Como suele ocurrir con las desgracias, todo comenzó con agresiones amparadas en justificaciones retorcidas para legitimar alguna posición: Alemania contra Polonia; Japón contra la colonia británica en Singapur y, después, contra Estados Unidos. Vale recordar que los japoneses ya habían invadido Manchuria en 1931 y a la propia China en 1937.

Estas agresiones entre países estaban proscritas por el Pacto Kellogg-Briand de 1928, principios luego reafirmados por la Carta de las Naciones Unidas. El mandato es claro: no cruzar fronteras para matar ciudadanos de otro país. El mismo principio que hoy viola Rusia en Ucrania.

La historia enseña que las agresiones que no se intentan resolver mediante diplomacia experimentada, buena escucha, deseo de entendimiento y, si es necesario, con ayuda de terceros, terminan casi siempre en muertes de inocentes, odios y posiciones irreconciliables. En consecuencia, todas las guerras resultan crueles, injustas y destructivas. La agresión de Japón llevó, hace 80 años este mes, al lanzamiento de dos bombas atómicas que segaron cientos de miles de vidas civiles.

La obligación moral es evidente: no tomar decisiones ni actuar nunca como agresor. Y esta norma aplica también a los supuestos revolucionarios y terroristas, sin importar cuánto se crean iluminados o dueños de la verdad absoluta. Algunos han invocado a su Dios para justificar sus actos. Todas las religiones enseñan que Dios es misericordia, compasión, aprecio por la vida y que solo Él tiene la autoridad para juzgar el destino de las personas.

Usurpar ese privilegio divino para condenar sin considerar la disposición de Dios a perdonar constituye, según el mismo Corán, un pecado atroz. Y peor aún es ejercer violencia contra los más indefensos: los niños, tesoro de la humanidad; los viejos, guardianes de sabiduría; y todos los que construimos el cuidado colectivo.

Otros terroristas tienen un único dios: el dinero.

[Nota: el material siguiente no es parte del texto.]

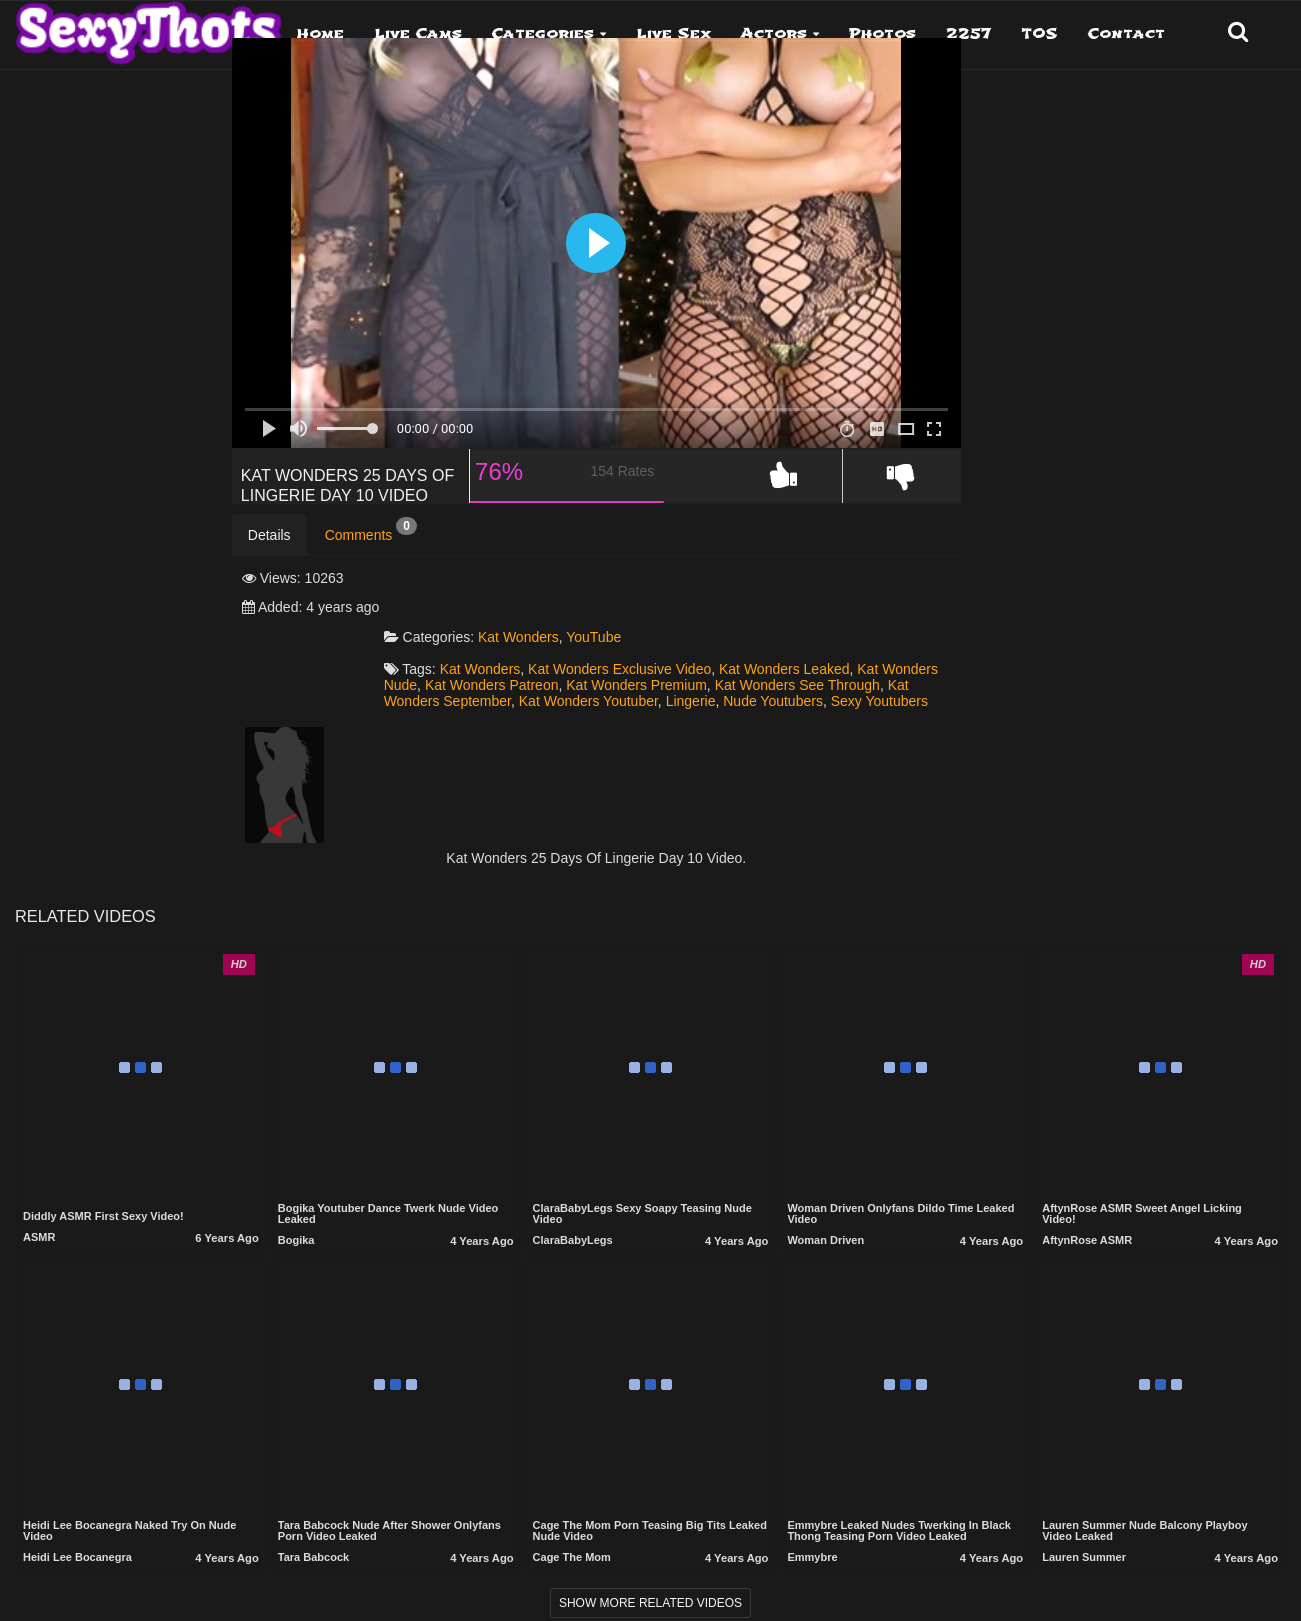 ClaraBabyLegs (573, 1238)
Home (320, 33)
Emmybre (812, 1555)
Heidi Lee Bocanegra (77, 1555)
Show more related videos (650, 1601)
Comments (371, 568)
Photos (882, 33)
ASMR (39, 1235)
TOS (1039, 33)
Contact (1126, 33)
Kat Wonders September (838, 681)
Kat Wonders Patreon (772, 665)
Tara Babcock (313, 1555)
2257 (968, 33)
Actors (774, 33)
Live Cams (418, 33)
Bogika (296, 1238)
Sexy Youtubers (860, 697)
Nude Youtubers (755, 697)
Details (269, 573)
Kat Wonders (660, 617)
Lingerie (672, 697)
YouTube (735, 617)
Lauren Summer (1084, 1555)
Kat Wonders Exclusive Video (761, 649)
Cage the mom (572, 1555)
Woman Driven (825, 1238)
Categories (543, 33)
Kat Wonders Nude (638, 665)
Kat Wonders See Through (671, 681)
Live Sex (673, 33)
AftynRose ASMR (1087, 1238)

Son quienes trafican con personas, armas, drogas, minerales, especies naturales o con la corrupción misma. No merecen otro nombre que el de mafiosos, pues también con su actuar destruyen vidas, países, futuros y esperanzas de millones de personas.

Hoy vemos cómo los conflictos escalan en África, Asia y Latinoamérica, con protagonistas de opereta de pacotilla que toman decisiones sin pensar en las consecuencias. Las motivaciones suelen ser absurdas y se agravan con la capacidad de dañar y de acabar con las personas, el ambiente y la sociedad.

El aparataje internacional para evitar guerras, genocidios y violaciones de los derechos humanos parece viuda de millonario: bueno para gastar, opinar y figurar, pero malo para convocar, garantizar y solucionar. Tampoco parece querer distinguir entre los grupos extremistas que pretenden tener los mismos derechos que los Estados soberanos.

En estos días sobresale la reunión de Donald Trump con Vladímir Putin para discutir las agresiones entre países otrora hermanos. Ojalá se resuelvan, como también las decenas de disputas limítrofes en el mundo. De esas se espera que las cortes y organismos internacionales actúen con diligencia, rapidez y firmeza en defensa del ideal moral: no a la agresión, sí al respeto por la vida.

No podemos repetir la historia. La mejor vacuna contra estas irresponsabilidades sigue siendo la democracia. Allí, la sabiduría colectiva debería escoger al más probo, experimentado, preparado y capaz, no al más gritón ni al más creativo en redes sociales. Gobernar un país no es un concurso de retórica, sino un asunto de principios y carácter.